*What you should do:* Leave out the images and repeat every entry below exactly.

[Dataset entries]
☆ ☆ ☆
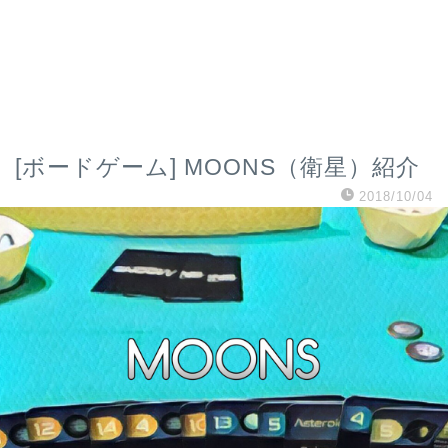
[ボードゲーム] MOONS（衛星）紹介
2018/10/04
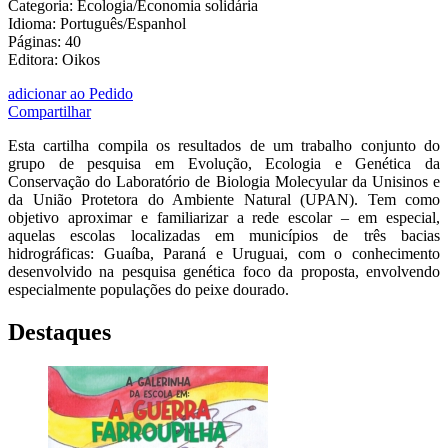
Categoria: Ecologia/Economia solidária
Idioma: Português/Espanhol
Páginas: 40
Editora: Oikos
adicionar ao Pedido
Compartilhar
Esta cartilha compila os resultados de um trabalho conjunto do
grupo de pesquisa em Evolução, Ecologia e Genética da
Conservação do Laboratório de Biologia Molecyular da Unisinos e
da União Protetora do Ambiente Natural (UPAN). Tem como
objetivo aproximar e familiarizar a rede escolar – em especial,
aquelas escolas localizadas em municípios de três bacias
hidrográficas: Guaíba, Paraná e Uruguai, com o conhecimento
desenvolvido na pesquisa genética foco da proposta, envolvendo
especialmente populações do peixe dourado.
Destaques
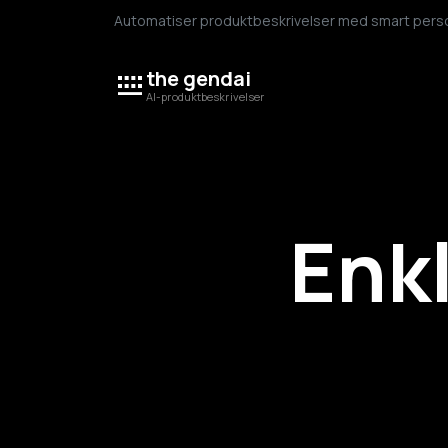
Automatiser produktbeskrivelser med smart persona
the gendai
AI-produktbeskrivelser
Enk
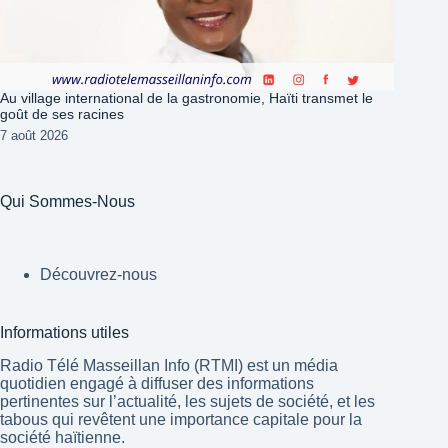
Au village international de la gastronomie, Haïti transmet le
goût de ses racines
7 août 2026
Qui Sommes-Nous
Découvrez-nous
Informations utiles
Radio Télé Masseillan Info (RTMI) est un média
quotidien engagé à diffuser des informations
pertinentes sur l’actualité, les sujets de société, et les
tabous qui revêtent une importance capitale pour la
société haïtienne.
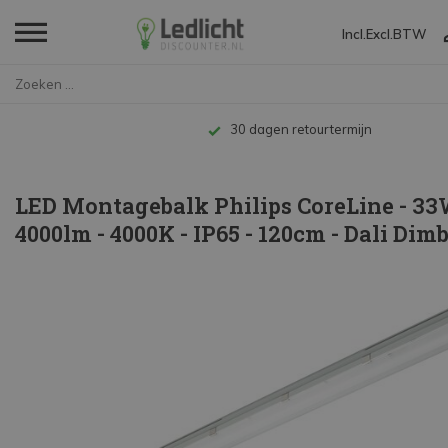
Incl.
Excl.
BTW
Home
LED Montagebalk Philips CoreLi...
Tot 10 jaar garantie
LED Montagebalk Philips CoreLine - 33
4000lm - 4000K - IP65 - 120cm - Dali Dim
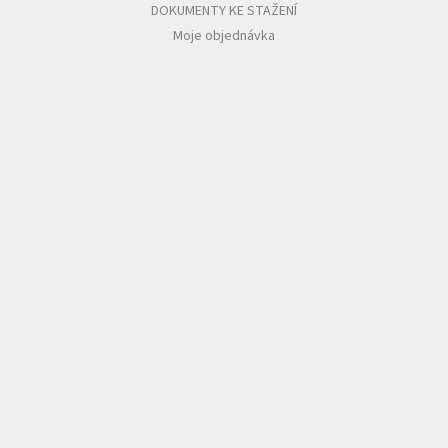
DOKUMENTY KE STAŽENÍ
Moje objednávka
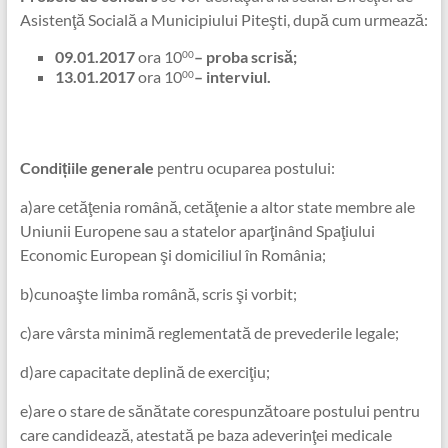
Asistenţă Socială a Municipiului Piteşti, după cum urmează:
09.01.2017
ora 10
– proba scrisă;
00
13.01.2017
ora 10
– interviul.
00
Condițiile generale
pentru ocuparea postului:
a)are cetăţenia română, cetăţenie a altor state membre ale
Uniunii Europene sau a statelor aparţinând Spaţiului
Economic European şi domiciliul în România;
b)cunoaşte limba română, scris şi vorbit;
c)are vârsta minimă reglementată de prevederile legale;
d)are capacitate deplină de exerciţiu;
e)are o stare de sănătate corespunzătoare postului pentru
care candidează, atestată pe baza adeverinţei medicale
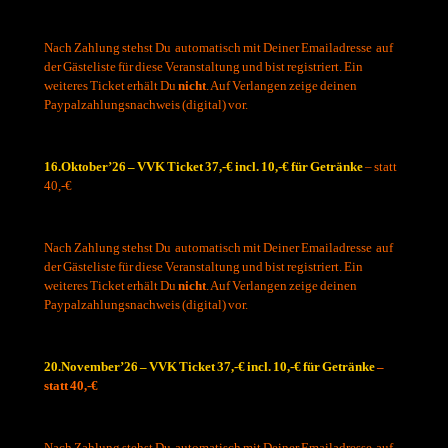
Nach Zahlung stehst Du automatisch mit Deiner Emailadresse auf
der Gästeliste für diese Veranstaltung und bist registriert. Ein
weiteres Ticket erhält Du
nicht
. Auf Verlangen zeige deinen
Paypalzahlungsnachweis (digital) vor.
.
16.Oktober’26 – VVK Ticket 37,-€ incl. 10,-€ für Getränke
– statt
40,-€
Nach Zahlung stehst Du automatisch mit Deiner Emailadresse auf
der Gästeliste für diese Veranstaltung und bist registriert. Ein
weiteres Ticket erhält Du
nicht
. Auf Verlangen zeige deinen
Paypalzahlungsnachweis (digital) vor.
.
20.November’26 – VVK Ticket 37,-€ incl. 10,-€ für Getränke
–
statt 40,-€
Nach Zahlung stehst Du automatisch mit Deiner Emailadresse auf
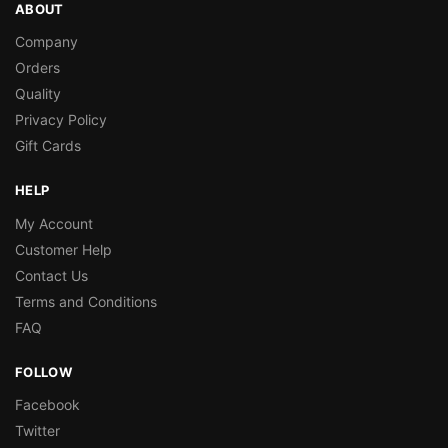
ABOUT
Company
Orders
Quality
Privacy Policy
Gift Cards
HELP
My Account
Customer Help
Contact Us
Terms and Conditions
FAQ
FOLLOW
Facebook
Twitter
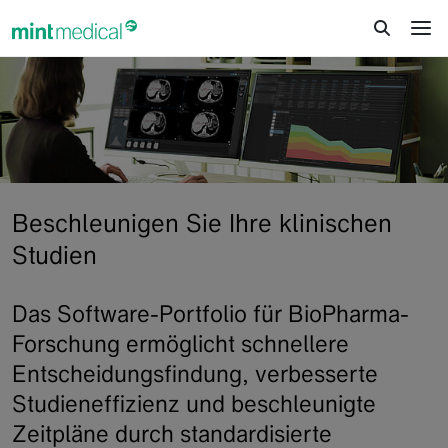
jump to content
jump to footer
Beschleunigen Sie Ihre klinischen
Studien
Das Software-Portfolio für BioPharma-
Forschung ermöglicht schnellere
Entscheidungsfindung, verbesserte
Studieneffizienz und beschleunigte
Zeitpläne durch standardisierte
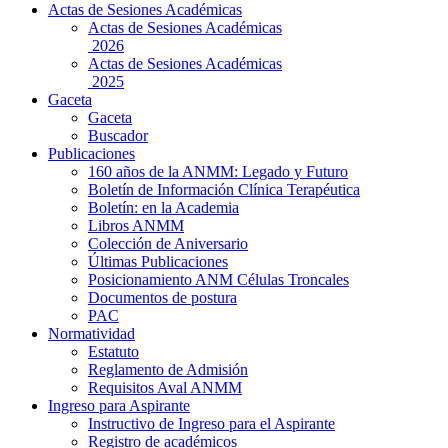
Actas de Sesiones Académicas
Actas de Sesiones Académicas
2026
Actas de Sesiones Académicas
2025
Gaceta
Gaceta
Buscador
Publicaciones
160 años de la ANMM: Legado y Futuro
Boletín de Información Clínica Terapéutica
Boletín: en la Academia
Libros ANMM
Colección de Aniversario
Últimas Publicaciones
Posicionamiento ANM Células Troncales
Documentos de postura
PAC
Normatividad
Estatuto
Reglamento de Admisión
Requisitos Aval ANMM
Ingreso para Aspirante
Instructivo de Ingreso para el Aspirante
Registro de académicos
☆ ☆ ☆
*Written response:*
[ボードゲーム] MOONS（衛星）紹介
2018/10/04
Categoria: Ecologia/Economia solidária
Idioma: Português/Espanhol
Páginas: 40
Editora: Oikos
adicionar ao Pedido
Compartilhar
Esta cartilha compila os resultados de um trabalho conjunto do
grupo de pesquisa em Evolução, Ecologia e Genética da
Conservação do Laboratório de Biologia Molecyular da Unisinos e
da União Protetora do Ambiente Natural (UPAN). Tem como
objetivo aproximar e familiarizar a rede escolar – em especial,
aquelas escolas localizadas em municípios de três bacias
hidrográficas: Guaíba, Paraná e Uruguai, com o conhecimento
desenvolvido na pesquisa genética foco da proposta, envolvendo
especialmente populações do peixe dourado.
Destaques
Automatiser produktbeskrivelser med smart persona
the gendai
AI-produktbeskrivelser
Enk
Au village international de la gastronomie, Haïti transmet le
goût de ses racines
7 août 2026
Qui Sommes-Nous
Découvrez-nous
Informations utiles
Radio Télé Masseillan Info (RTMI) est un média
quotidien engagé à diffuser des informations
pertinentes sur l’actualité, les sujets de société, et les
tabous qui revêtent une importance capitale pour la
société haïtienne.
Incl.
Excl.
BTW
Home
LED Montagebalk Philips CoreLi...
Tot 10 jaar garantie
LED Montagebalk Philips CoreLine - 33
4000lm - 4000K - IP65 - 120cm - Dali Dim
DOKUMENTY KE STAŽENÍ
Moje objednávka
Asistenţă Socială a Municipiului Piteşti, după cum urmează:
09.01.2017
ora 10
– proba scrisă;
00
13.01.2017
ora 10
– interviul.
00
Condițiile generale
pentru ocuparea postului:
a)are cetăţenia română, cetăţenie a altor state membre ale
Uniunii Europene sau a statelor aparţinând Spaţiului
Economic European şi domiciliul în România;
b)cunoaşte limba română, scris şi vorbit;
c)are vârsta minimă reglementată de prevederile legale;
d)are capacitate deplină de exerciţiu;
e)are o stare de sănătate corespunzătoare postului pentru
care candidează, atestată pe baza adeverinţei medicale
Nach Zahlung stehst Du automatisch mit Deiner Emailadresse auf
der Gästeliste für diese Veranstaltung und bist registriert. Ein
weiteres Ticket erhält Du
nicht
. Auf Verlangen zeige deinen
Paypalzahlungsnachweis (digital) vor.
.
16.Oktober’26 – VVK Ticket 37,-€ incl. 10,-€ für Getränke
– statt
40,-€
Nach Zahlung stehst Du automatisch mit Deiner Emailadresse auf
der Gästeliste für diese Veranstaltung und bist registriert. Ein
weiteres Ticket erhält Du
nicht
. Auf Verlangen zeige deinen
Paypalzahlungsnachweis (digital) vor.
.
20.November’26 – VVK Ticket 37,-€ incl. 10,-€ für Getränke
–
statt 40,-€
Nach Zahlung stehst Du automatisch mit Deiner Emailadresse auf
ABOUT
Company
Orders
Quality
Privacy Policy
Gift Cards
HELP
My Account
Customer Help
Contact Us
Terms and Conditions
FAQ
FOLLOW
Facebook
Twitter
jump to content
jump to footer
Beschleunigen Sie Ihre klinischen
Studien
Das Software-Portfolio für BioPharma-
Forschung ermöglicht schnellere
Entscheidungsfindung, verbesserte
Studieneffizienz und beschleunigte
Zeitpläne durch standardisierte
Actas de Sesiones Académicas
Actas de Sesiones Académicas
2026
Actas de Sesiones Académicas
2025
Gaceta
Gaceta
Buscador
Publicaciones
160 años de la ANMM: Legado y Futuro
Boletín de Información Clínica Terapéutica
Boletín: en la Academia
Libros ANMM
Colección de Aniversario
Últimas Publicaciones
Posicionamiento ANM Células Troncales
Documentos de postura
PAC
Normatividad
Estatuto
Reglamento de Admisión
Requisitos Aval ANMM
Ingreso para Aspirante
Instructivo de Ingreso para el Aspirante
Registro de académicos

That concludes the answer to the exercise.